■ ABOUT THIS EXERCISE ■
From the line with "on promoting that idea the week of January 6" to the line with "tinkered with poetry in times of crisis. But", retype every line exactly, including those two, and leave out the rest of the data below.

■ EXTRACTED INFORMATION ■
______________________________

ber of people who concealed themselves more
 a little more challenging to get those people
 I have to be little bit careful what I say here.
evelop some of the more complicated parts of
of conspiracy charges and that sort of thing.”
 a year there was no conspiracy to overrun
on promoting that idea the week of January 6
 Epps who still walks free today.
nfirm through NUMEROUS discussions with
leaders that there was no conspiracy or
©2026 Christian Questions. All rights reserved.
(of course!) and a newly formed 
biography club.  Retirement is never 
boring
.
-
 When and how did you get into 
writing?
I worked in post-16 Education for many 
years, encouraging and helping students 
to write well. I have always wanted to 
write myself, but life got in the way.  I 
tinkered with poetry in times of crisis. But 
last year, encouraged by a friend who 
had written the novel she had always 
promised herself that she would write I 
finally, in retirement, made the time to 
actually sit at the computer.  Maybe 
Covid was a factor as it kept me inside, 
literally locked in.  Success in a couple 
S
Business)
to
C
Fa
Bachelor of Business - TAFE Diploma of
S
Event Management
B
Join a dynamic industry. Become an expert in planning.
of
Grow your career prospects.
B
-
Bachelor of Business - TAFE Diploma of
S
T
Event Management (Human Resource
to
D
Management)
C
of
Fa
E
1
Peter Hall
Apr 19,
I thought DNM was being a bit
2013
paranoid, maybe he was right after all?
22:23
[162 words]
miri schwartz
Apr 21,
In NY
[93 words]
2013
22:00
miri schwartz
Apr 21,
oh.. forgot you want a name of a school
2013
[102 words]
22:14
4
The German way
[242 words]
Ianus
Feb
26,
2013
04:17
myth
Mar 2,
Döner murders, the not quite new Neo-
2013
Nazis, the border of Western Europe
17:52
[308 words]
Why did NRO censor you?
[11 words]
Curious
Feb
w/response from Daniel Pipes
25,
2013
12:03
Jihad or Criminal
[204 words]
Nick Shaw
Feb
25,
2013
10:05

______________________________

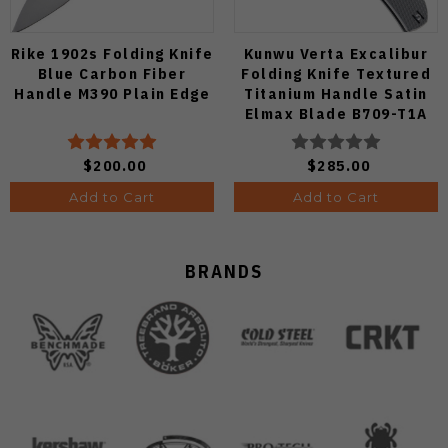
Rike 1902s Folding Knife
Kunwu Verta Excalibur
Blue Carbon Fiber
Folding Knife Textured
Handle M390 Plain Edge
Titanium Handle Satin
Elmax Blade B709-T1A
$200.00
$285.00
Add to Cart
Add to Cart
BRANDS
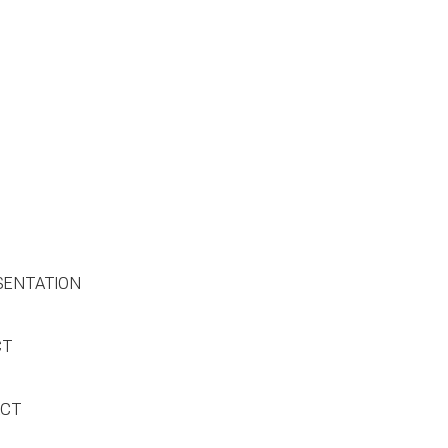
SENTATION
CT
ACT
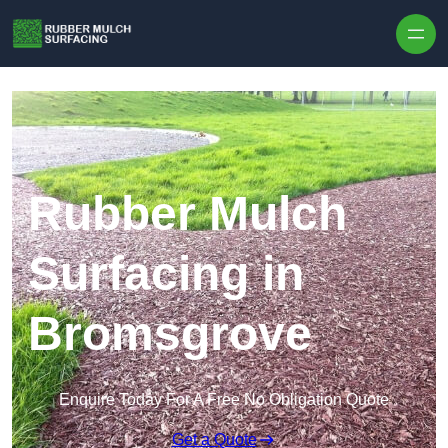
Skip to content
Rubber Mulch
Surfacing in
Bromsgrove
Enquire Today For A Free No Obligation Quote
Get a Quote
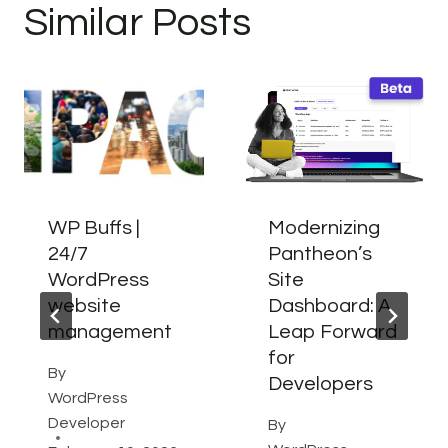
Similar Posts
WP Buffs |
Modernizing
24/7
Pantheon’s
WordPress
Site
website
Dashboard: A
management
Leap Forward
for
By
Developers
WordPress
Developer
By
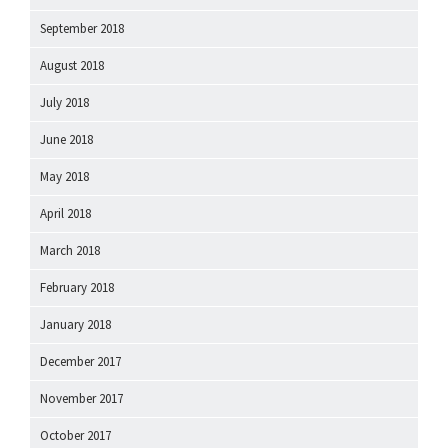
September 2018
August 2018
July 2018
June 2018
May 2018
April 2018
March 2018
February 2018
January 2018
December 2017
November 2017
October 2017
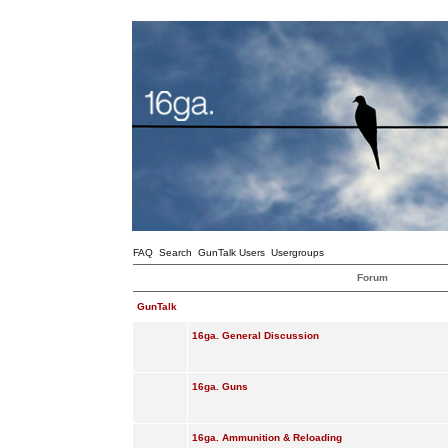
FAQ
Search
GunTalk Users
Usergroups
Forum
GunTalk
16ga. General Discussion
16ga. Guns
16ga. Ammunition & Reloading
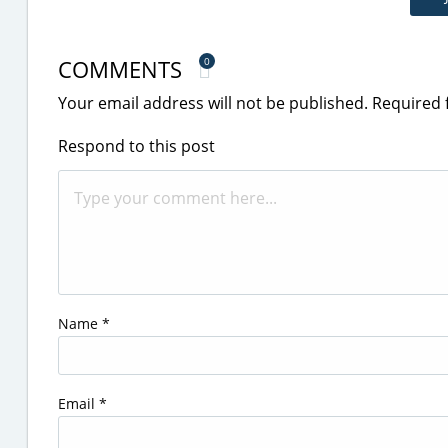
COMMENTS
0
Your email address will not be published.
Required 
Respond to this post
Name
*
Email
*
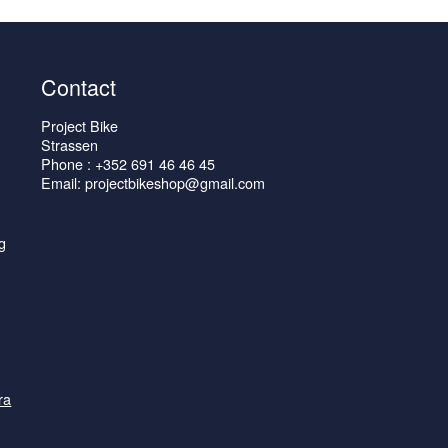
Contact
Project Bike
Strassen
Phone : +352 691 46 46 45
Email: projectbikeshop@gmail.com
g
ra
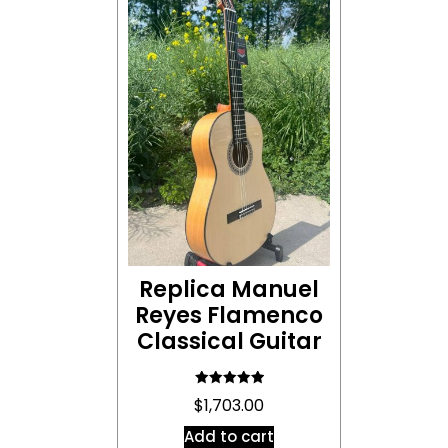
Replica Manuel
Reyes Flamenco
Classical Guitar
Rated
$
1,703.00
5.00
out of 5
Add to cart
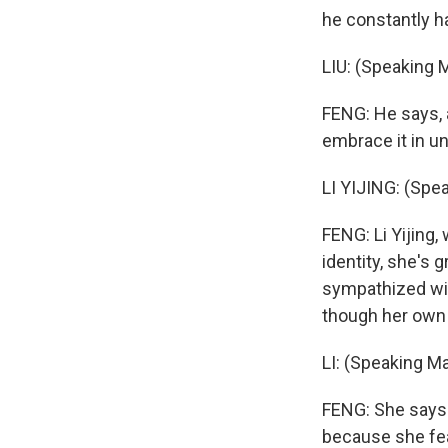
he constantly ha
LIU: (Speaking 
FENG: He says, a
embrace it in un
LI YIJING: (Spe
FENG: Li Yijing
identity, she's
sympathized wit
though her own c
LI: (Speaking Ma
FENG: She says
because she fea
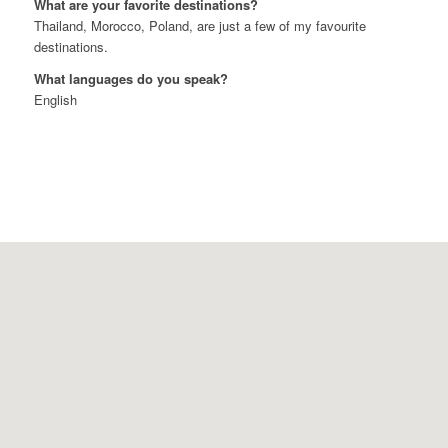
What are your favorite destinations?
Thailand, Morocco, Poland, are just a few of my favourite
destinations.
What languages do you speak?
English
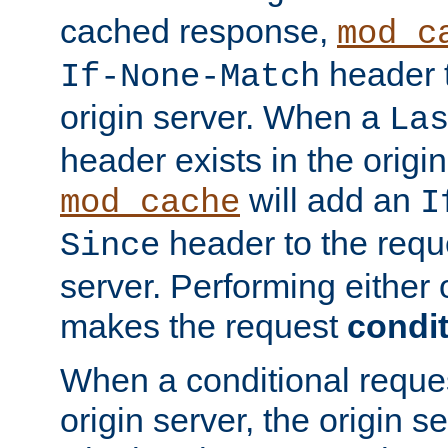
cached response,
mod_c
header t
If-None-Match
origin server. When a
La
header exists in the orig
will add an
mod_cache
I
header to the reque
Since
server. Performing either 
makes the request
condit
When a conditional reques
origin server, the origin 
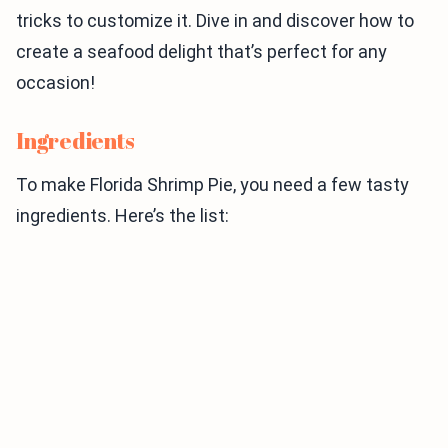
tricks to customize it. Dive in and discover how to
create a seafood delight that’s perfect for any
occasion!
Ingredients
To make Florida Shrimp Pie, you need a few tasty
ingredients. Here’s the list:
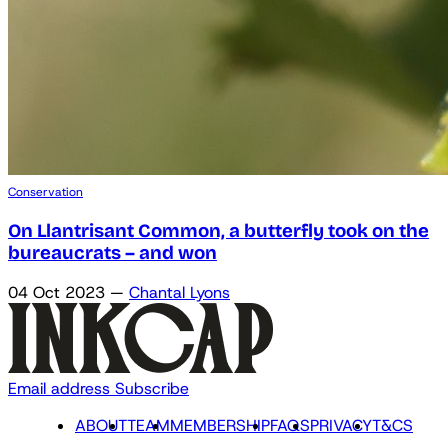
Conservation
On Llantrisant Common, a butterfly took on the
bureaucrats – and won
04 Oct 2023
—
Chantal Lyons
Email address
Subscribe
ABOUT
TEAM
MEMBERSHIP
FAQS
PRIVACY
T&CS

______________________________

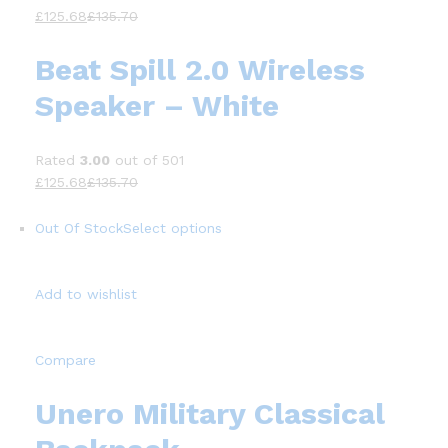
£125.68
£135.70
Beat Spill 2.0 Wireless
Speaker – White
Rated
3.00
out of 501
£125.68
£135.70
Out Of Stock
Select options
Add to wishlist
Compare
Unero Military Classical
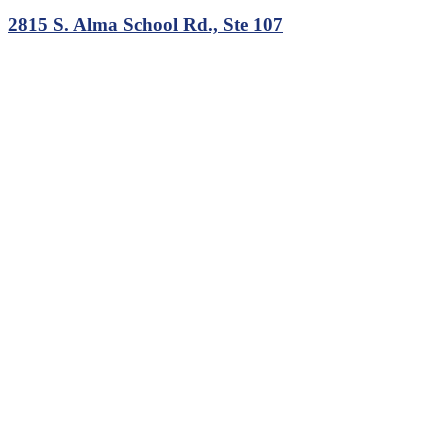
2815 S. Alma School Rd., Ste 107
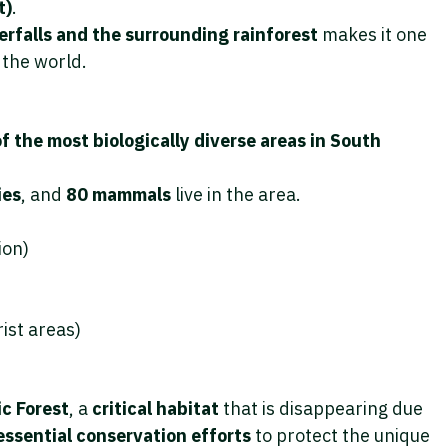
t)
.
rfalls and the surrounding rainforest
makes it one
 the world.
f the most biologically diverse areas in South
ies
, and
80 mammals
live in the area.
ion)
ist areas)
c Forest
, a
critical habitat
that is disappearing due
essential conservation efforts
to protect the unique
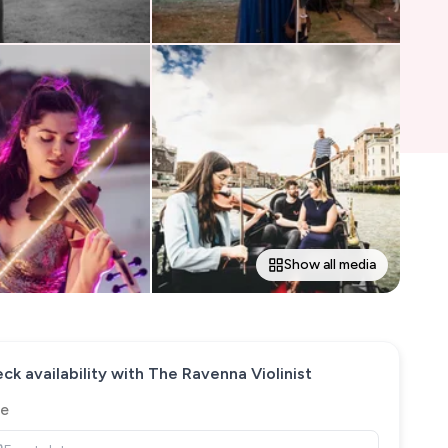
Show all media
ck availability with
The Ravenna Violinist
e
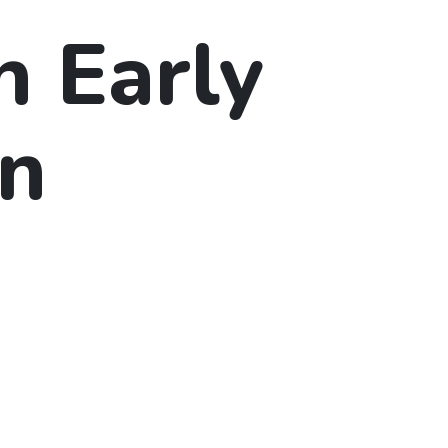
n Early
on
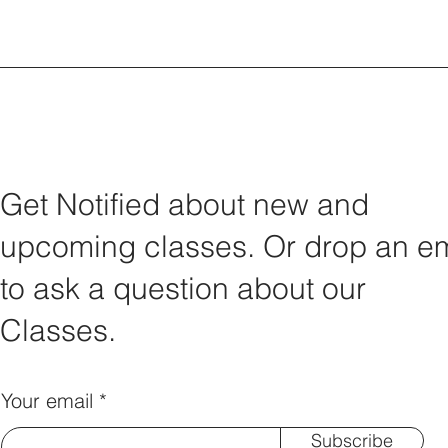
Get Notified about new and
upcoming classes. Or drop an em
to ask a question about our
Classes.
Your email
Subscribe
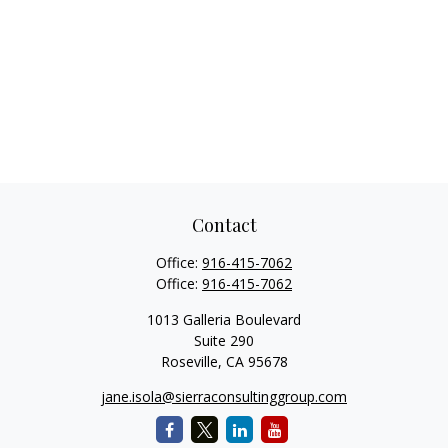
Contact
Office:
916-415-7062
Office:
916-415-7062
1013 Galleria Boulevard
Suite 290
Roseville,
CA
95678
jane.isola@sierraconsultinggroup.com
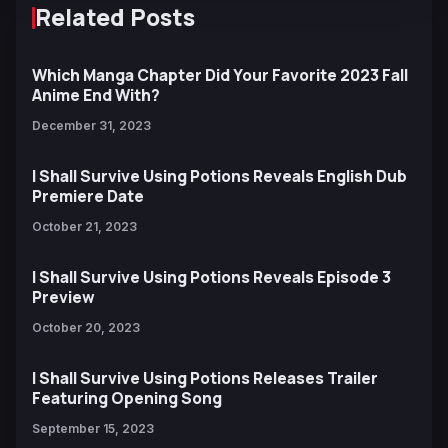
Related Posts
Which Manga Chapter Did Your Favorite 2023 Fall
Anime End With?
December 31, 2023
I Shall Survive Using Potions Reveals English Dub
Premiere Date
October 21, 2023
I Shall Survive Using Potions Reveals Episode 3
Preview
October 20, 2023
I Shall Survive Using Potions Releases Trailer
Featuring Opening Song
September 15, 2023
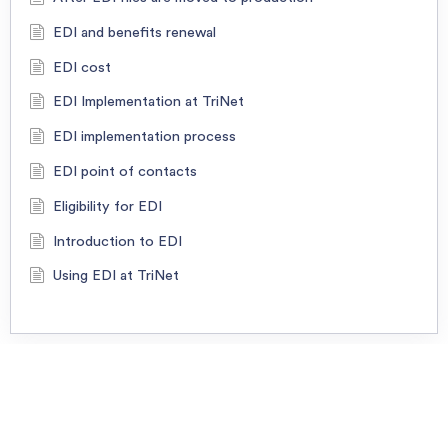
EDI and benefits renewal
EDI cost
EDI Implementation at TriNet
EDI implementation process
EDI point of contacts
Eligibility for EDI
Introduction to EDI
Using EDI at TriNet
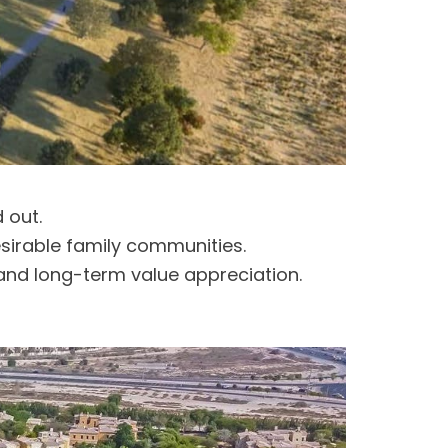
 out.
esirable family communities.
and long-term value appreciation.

______________________________

■ REPLY ■
on promoting that idea the week of January 6
 Epps who still walks free today.
nfirm through NUMEROUS discussions with
leaders that there was no conspiracy or
©2026 Christian Questions. All rights reserved.
(of course!) and a newly formed 
biography club.  Retirement is never 
boring
.
-
 When and how did you get into 
writing?
I worked in post-16 Education for many 
years, encouraging and helping students 
to write well. I have always wanted to 
write myself, but life got in the way.  I 
tinkered with poetry in times of crisis. But 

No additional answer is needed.